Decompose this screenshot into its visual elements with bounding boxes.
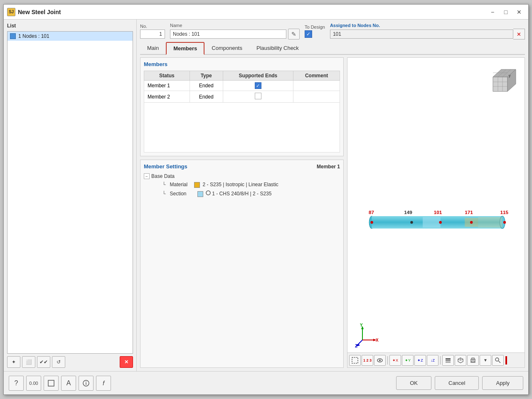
vp-eye-btn[interactable] [374,355,386,366]
collapse-button[interactable]: − [144,173,150,179]
axes-svg: Y X Z [354,323,379,348]
assigned-input[interactable] [330,30,513,39]
tab-plausibility[interactable]: Plausibility Check [249,42,306,54]
current-member-label: Member 1 [317,164,340,170]
members-title: Members [144,61,340,67]
svg-rect-40 [446,358,451,360]
view-button[interactable] [44,376,59,391]
vp-select-btn[interactable] [349,355,361,366]
svg-text:115: 115 [500,209,508,215]
svg-text:101: 101 [434,209,442,215]
new-item-button[interactable]: ✦ [7,356,20,368]
close-button[interactable]: ✕ [513,7,525,17]
list-item-checkbox [10,33,16,39]
col-status: Status [144,71,190,81]
vp-xaxis-btn[interactable]: ✦X [389,355,401,366]
member2-type: Ended [190,91,223,103]
bottom-icons: ? 0.00 A f [9,376,393,391]
svg-text:X: X [376,338,379,342]
svg-rect-37 [352,357,358,363]
viewport[interactable]: y [347,58,525,367]
vp-zaxis-btn[interactable]: ✦Z [414,355,426,366]
title-bar: SJ New Steel Joint − □ ✕ [4,5,528,20]
ok-button[interactable]: OK [396,376,431,390]
tab-main[interactable]: Main [140,42,166,54]
section-row[interactable]: └ Section 1 - CHS 240/8/H | 2 - S235 [144,189,340,198]
list-label: List [7,23,133,29]
svg-rect-15 [423,217,441,228]
base-data-row: − Base Data [144,172,340,180]
vp-123-btn[interactable]: 1 2 3 [362,355,373,366]
validate-button[interactable]: ✔✔ [37,356,50,368]
section-color-swatch [197,191,203,197]
svg-point-23 [370,221,373,224]
diagram-svg: 87 149 101 171 115 [347,58,525,367]
name-row: ✎ [170,29,300,39]
info-button[interactable] [79,376,94,391]
list-area: 1 Nodes : 101 [7,31,133,354]
vp-search-btn[interactable] [492,355,504,366]
settings-tree: − Base Data └ Material 2 - S235 | Isotro… [144,172,340,198]
viewport-area: y [347,57,525,368]
list-item[interactable]: 1 Nodes : 101 [7,32,133,41]
help-button[interactable]: ? [9,376,24,391]
left-panel: List 1 Nodes : 101 ✦ ⬜ ✔✔ ↺ ✕ [4,20,137,371]
tab-members[interactable]: Members [166,42,204,55]
no-group: No. [140,24,165,39]
apply-button[interactable]: Apply [482,376,523,390]
material-label: Material [170,182,188,187]
vp-cube-btn[interactable] [455,355,466,366]
clear-assigned-button[interactable]: ✕ [513,29,525,39]
main-window: SJ New Steel Joint − □ ✕ List 1 Nodes : … [3,4,529,395]
copy-button[interactable]: ⬜ [22,356,35,368]
material-row[interactable]: └ Material 2 - S235 | Isotropic | Linear… [144,180,340,189]
window-controls: − □ ✕ [487,7,525,17]
axes-indicator: Y X Z [354,323,379,348]
svg-rect-49 [472,361,474,362]
delete-button[interactable]: ✕ [120,356,133,368]
member2-checkbox[interactable] [255,93,261,99]
left-content: Members Status Type Supported Ends Comme… [140,57,344,368]
svg-text:Y: Y [360,323,363,328]
no-input[interactable] [140,30,165,39]
name-input[interactable] [170,30,286,39]
vp-menu-btn[interactable]: ▼ [480,355,491,366]
vp-layers-btn[interactable] [442,355,454,366]
tab-row: Main Members Components Plausibility Che… [140,42,525,55]
svg-rect-52 [48,380,54,386]
assigned-label: Assigned to Nodes No. [330,23,525,28]
maximize-button[interactable]: □ [500,7,512,17]
member1-supported[interactable]: ✓ [223,81,293,91]
decimal-button[interactable]: 0.00 [26,376,41,391]
assigned-row: ✕ [330,29,525,39]
cancel-button[interactable]: Cancel [435,376,479,390]
to-design-label: To Design [305,25,325,30]
table-row: Member 1 Ended ✓ [144,81,340,91]
formula-button[interactable]: f [96,376,111,391]
member2-supported[interactable] [223,91,293,103]
vp-yaxis-btn[interactable]: ✦Y [402,355,414,366]
to-design-checkbox[interactable]: ✓ [305,30,312,38]
member1-comment [293,81,340,91]
viewport-toolbar: 1 2 3 ✦X ✦Y ✦Z ↓Z [347,352,525,367]
tab-components[interactable]: Components [204,42,249,54]
reset-button[interactable]: ↺ [52,356,65,368]
member1-checkbox[interactable]: ✓ [255,82,261,89]
name-label: Name [170,23,300,28]
edit-name-button[interactable]: ✎ [288,29,300,39]
assigned-nodes-group: Assigned to Nodes No. ✕ [330,23,525,39]
minimize-button[interactable]: − [487,7,498,17]
vp-print-btn[interactable] [467,355,479,366]
vp-negz-btn[interactable]: ↓Z [427,355,438,366]
no-label: No. [140,24,165,29]
name-group: Name ✎ [170,23,300,39]
svg-point-54 [86,382,86,382]
member2-comment [293,91,340,103]
list-item-text: 1 Nodes : 101 [18,33,49,39]
svg-text:87: 87 [369,209,374,215]
svg-line-46 [458,359,461,360]
circle-icon [206,190,211,195]
members-table: Status Type Supported Ends Comment Membe… [144,71,340,153]
member2-name: Member 2 [144,91,190,103]
render-button[interactable]: A [61,376,76,391]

**PROBLEM REQUIREMENTS:** Everything in the records is to be repeated verbatim except the pictures.

**RESPONSE FOR THIS EXERCISE:**
Decompose this screenshot into its visual elements with bounding boxes.
vp-eye-btn[interactable] [374,355,386,366]
collapse-button[interactable]: − [144,173,150,179]
axes-svg: Y X Z [354,323,379,348]
assigned-input[interactable] [330,30,513,39]
tab-plausibility[interactable]: Plausibility Check [249,42,306,54]
current-member-label: Member 1 [317,164,340,170]
members-title: Members [144,61,340,67]
svg-rect-40 [446,358,451,360]
view-button[interactable] [44,376,59,391]
vp-select-btn[interactable] [349,355,361,366]
svg-text:115: 115 [500,209,508,215]
svg-text:101: 101 [434,209,442,215]
new-item-button[interactable]: ✦ [7,356,20,368]
close-button[interactable]: ✕ [513,7,525,17]
list-item-checkbox [10,33,16,39]
col-status: Status [144,71,190,81]
vp-xaxis-btn[interactable]: ✦X [389,355,401,366]
member2-type: Ended [190,91,223,103]
bottom-icons: ? 0.00 A f [9,376,393,391]
svg-text:X: X [376,338,379,342]
svg-rect-37 [352,357,358,363]
viewport[interactable]: y [347,58,525,367]
vp-zaxis-btn[interactable]: ✦Z [414,355,426,366]
title-bar: SJ New Steel Joint − □ ✕ [4,5,528,20]
ok-button[interactable]: OK [396,376,431,390]
tab-main[interactable]: Main [140,42,166,54]
section-row[interactable]: └ Section 1 - CHS 240/8/H | 2 - S235 [144,189,340,198]
list-label: List [7,23,133,29]
svg-rect-15 [423,217,441,228]
base-data-row: − Base Data [144,172,340,180]
vp-123-btn[interactable]: 1 2 3 [362,355,373,366]
validate-button[interactable]: ✔✔ [37,356,50,368]
section-color-swatch [197,191,203,197]
svg-point-23 [370,221,373,224]
diagram-svg: 87 149 101 171 115 [347,58,525,367]
name-row: ✎ [170,29,300,39]
info-button[interactable] [79,376,94,391]
list-area: 1 Nodes : 101 [7,31,133,354]
vp-search-btn[interactable] [492,355,504,366]
settings-tree: − Base Data └ Material 2 - S235 | Isotro… [144,172,340,198]
viewport-area: y [347,57,525,368]
list-item[interactable]: 1 Nodes : 101 [7,32,133,41]
help-button[interactable]: ? [9,376,24,391]
left-panel: List 1 Nodes : 101 ✦ ⬜ ✔✔ ↺ ✕ [4,20,137,371]
tab-members[interactable]: Members [166,42,204,55]
no-group: No. [140,24,165,39]
apply-button[interactable]: Apply [482,376,523,390]
material-label: Material [170,182,188,187]
vp-cube-btn[interactable] [455,355,466,366]
clear-assigned-button[interactable]: ✕ [513,29,525,39]
main-window: SJ New Steel Joint − □ ✕ List 1 Nodes : … [3,4,529,395]
copy-button[interactable]: ⬜ [22,356,35,368]
material-row[interactable]: └ Material 2 - S235 | Isotropic | Linear… [144,180,340,189]
window-controls: − □ ✕ [487,7,525,17]
axes-indicator: Y X Z [354,323,379,348]
svg-rect-49 [472,361,474,362]
delete-button[interactable]: ✕ [120,356,133,368]
member2-checkbox[interactable] [255,93,261,99]
left-content: Members Status Type Supported Ends Comme… [140,57,344,368]
svg-text:Y: Y [360,323,363,328]
no-input[interactable] [140,30,165,39]
name-input[interactable] [170,30,286,39]
vp-menu-btn[interactable]: ▼ [480,355,491,366]
vp-layers-btn[interactable] [442,355,454,366]
tab-row: Main Members Components Plausibility Che… [140,42,525,55]
svg-rect-52 [48,380,54,386]
assigned-label: Assigned to Nodes No. [330,23,525,28]
maximize-button[interactable]: □ [500,7,512,17]
member1-supported[interactable]: ✓ [223,81,293,91]
decimal-button[interactable]: 0.00 [26,376,41,391]
assigned-row: ✕ [330,29,525,39]
cancel-button[interactable]: Cancel [435,376,479,390]
to-design-label: To Design [305,25,325,30]
table-row: Member 1 Ended ✓ [144,81,340,91]
formula-button[interactable]: f [96,376,111,391]
member2-supported[interactable] [223,91,293,103]
vp-yaxis-btn[interactable]: ✦Y [402,355,414,366]
to-design-checkbox[interactable]: ✓ [305,30,312,38]
member1-comment [293,81,340,91]
viewport-toolbar: 1 2 3 ✦X ✦Y ✦Z ↓Z [347,352,525,367]
tab-components[interactable]: Components [204,42,249,54]
reset-button[interactable]: ↺ [52,356,65,368]
member1-checkbox[interactable]: ✓ [255,82,261,89]
name-label: Name [170,23,300,28]
edit-name-button[interactable]: ✎ [288,29,300,39]
assigned-nodes-group: Assigned to Nodes No. ✕ [330,23,525,39]
minimize-button[interactable]: − [487,7,498,17]
vp-print-btn[interactable] [467,355,479,366]
vp-negz-btn[interactable]: ↓Z [427,355,438,366]
no-label: No. [140,24,165,29]
name-group: Name ✎ [170,23,300,39]
svg-point-54 [86,382,86,382]
member2-comment [293,91,340,103]
list-item-text: 1 Nodes : 101 [18,33,49,39]
svg-text:87: 87 [369,209,374,215]
svg-line-46 [458,359,461,360]
circle-icon [206,190,211,195]
members-table: Status Type Supported Ends Comment Membe… [144,71,340,153]
member2-name: Member 2 [144,91,190,103]
render-button[interactable]: A [61,376,76,391]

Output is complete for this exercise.